-- Directions for this task --
Pictures are not part of the answer. Write out exactly the lines from the one containing "ワンタップでアクセスでき、コントラクトと" through the end of the material below.

-- Records for this task --

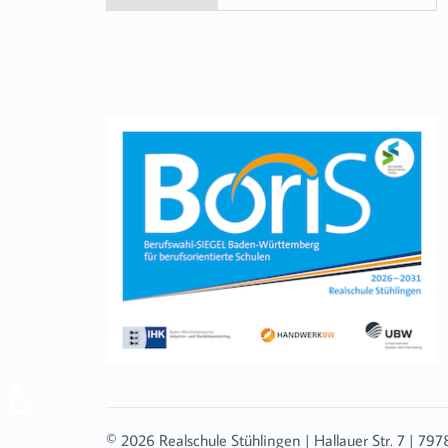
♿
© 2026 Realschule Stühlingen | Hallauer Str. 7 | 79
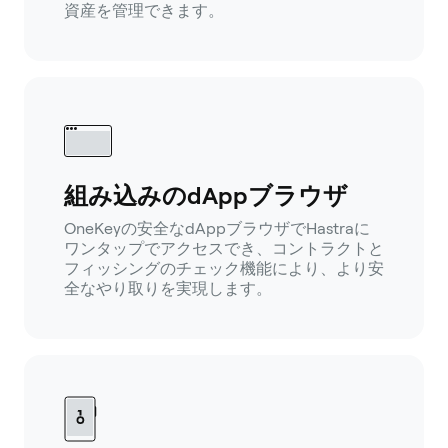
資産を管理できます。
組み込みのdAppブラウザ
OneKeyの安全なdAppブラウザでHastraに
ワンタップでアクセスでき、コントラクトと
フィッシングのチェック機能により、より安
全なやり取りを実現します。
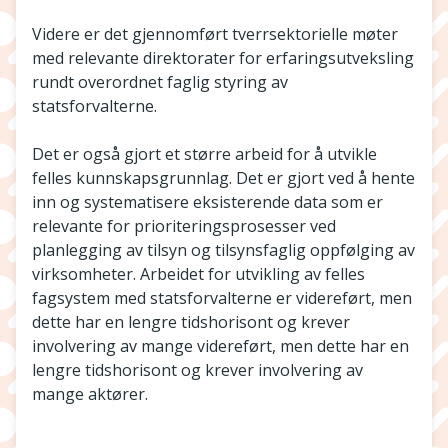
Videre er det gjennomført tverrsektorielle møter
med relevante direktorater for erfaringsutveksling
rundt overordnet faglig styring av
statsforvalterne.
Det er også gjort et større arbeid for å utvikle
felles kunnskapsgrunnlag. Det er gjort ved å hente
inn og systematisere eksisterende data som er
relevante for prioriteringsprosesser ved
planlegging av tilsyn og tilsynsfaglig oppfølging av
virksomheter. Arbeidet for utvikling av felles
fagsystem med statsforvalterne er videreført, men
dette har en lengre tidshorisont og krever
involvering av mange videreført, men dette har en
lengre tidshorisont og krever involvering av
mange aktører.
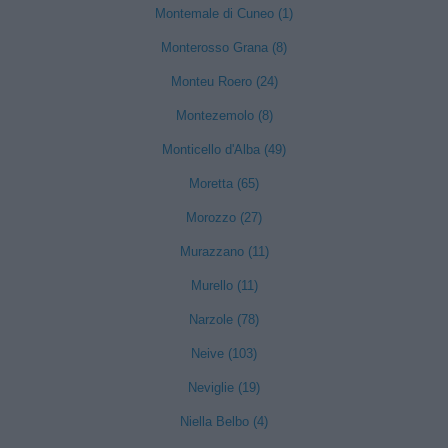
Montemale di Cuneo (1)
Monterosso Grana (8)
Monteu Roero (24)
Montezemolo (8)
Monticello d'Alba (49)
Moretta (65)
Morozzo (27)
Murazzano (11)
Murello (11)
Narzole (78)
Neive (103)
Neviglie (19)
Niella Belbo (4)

-- Task result --
ワンタップでアクセスでき、コントラクトと
フィッシングのチェック機能により、より安
全なやり取りを実現します。
Videre er det gjennomført tverrsektorielle møter
med relevante direktorater for erfaringsutveksling
rundt overordnet faglig styring av
statsforvalterne.
Det er også gjort et større arbeid for å utvikle
felles kunnskapsgrunnlag. Det er gjort ved å hente
inn og systematisere eksisterende data som er
relevante for prioriteringsprosesser ved
planlegging av tilsyn og tilsynsfaglig oppfølging av
virksomheter. Arbeidet for utvikling av felles
fagsystem med statsforvalterne er videreført, men
dette har en lengre tidshorisont og krever
involvering av mange videreført, men dette har en
lengre tidshorisont og krever involvering av
mange aktører.
Montemale di Cuneo (1)
Monterosso Grana (8)
Monteu Roero (24)
Montezemolo (8)
Monticello d'Alba (49)
Moretta (65)
Morozzo (27)
Murazzano (11)
Murello (11)
Narzole (78)
Neive (103)
Neviglie (19)
Niella Belbo (4)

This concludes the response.